**WHAT NEEDS TO BE DONE**
Print the records below exactly, omitting all pictures.

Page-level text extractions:

+++

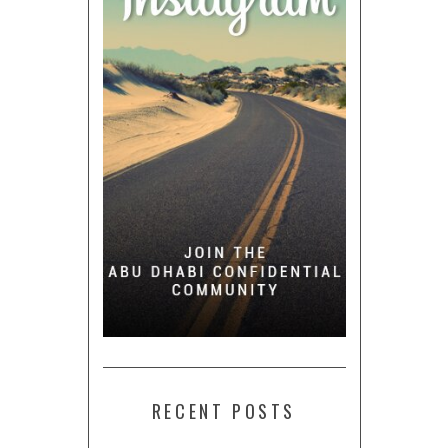
RECENT POSTS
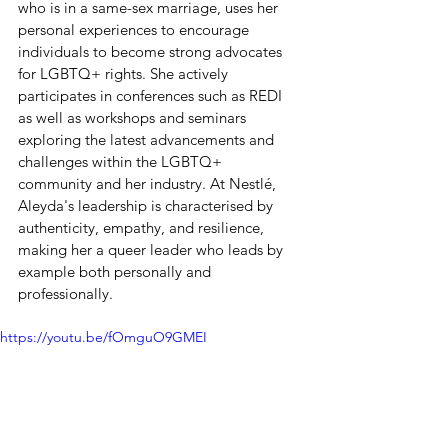
who is in a same-sex marriage, uses her 
personal experiences to encourage 
individuals to become strong advocates 
for LGBTQ+ rights. She actively 
participates in conferences such as REDI 
as well as workshops and seminars 
exploring the latest advancements and 
challenges within the LGBTQ+ 
community and her industry. At Nestlé, 
Aleyda's leadership is characterised by 
authenticity, empathy, and resilience, 
making her a queer leader who leads by 
example both personally and 
professionally.
https://youtu.be/fOmguO9GMEI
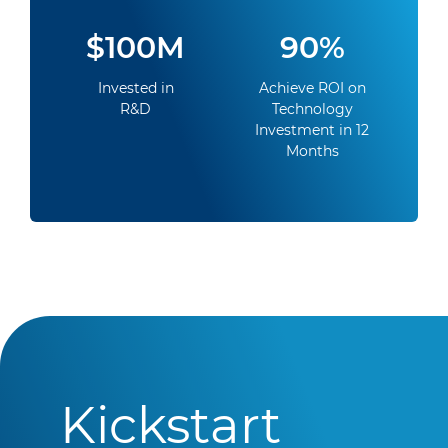
$100M
90%
Invested in
Achieve ROI on
R&D
Technology
Investment in 12
Months
Kickstart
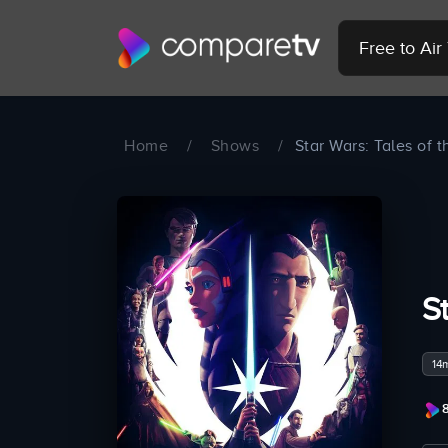
Free to Ai
Home
/
Shows
/
Star Wars: Tales of t
S
14
8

+++

**WRITTEN ANSWER**
RECENT POSTS
who is in a same-sex marriage, uses her 
personal experiences to encourage 
individuals to become strong advocates 
for LGBTQ+ rights. She actively 
participates in conferences such as REDI 
as well as workshops and seminars 
exploring the latest advancements and 
challenges within the LGBTQ+ 
community and her industry. At Nestlé, 
Aleyda's leadership is characterised by 
authenticity, empathy, and resilience, 
making her a queer leader who leads by 
example both personally and 
professionally.
https://youtu.be/fOmguO9GMEI
$100M
90%
Invested in
Achieve ROI on
R&D
Technology
Investment in 12
Months
Kickstart
Free to Ai
Home
/
Shows
/
Star Wars: Tales of t
S
14
8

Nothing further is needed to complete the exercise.